▸ **REQUIRED ACTION**:
Wherever the string "like" shows up in the data below, copy the whole line.

(Stored data entries)
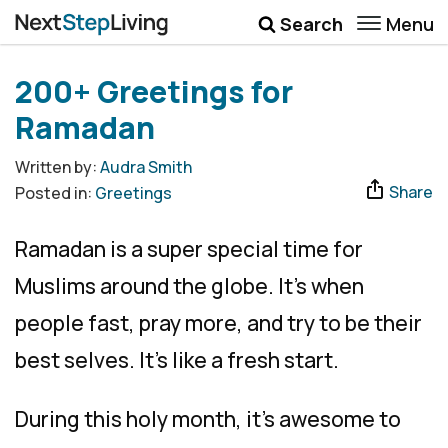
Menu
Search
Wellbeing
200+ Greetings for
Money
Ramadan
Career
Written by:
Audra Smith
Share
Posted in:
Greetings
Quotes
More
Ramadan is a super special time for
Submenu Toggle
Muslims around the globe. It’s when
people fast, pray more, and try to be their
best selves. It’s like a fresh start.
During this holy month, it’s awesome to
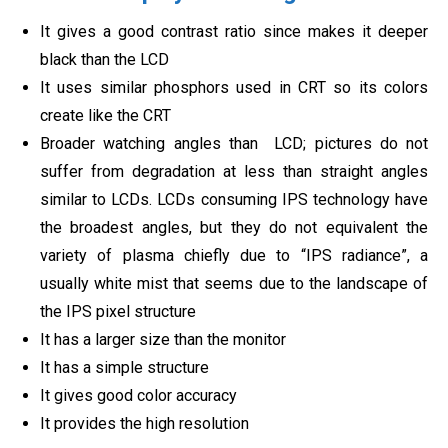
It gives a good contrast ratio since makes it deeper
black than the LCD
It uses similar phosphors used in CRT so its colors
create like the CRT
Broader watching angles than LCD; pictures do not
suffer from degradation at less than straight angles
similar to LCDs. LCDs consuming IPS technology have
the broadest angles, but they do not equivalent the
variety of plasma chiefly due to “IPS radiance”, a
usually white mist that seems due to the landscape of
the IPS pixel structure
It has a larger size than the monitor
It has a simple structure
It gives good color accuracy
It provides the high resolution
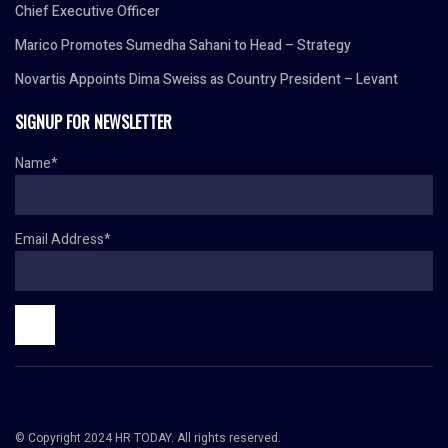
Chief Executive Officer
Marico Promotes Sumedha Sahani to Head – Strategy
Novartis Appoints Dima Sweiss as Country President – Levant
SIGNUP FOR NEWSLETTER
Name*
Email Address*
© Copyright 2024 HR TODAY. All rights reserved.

==

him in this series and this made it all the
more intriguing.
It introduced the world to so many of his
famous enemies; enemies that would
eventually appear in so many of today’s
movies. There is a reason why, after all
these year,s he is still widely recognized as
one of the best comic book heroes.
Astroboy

▸ **ANSWER**:
best selves. It’s like a fresh start.
create like the CRT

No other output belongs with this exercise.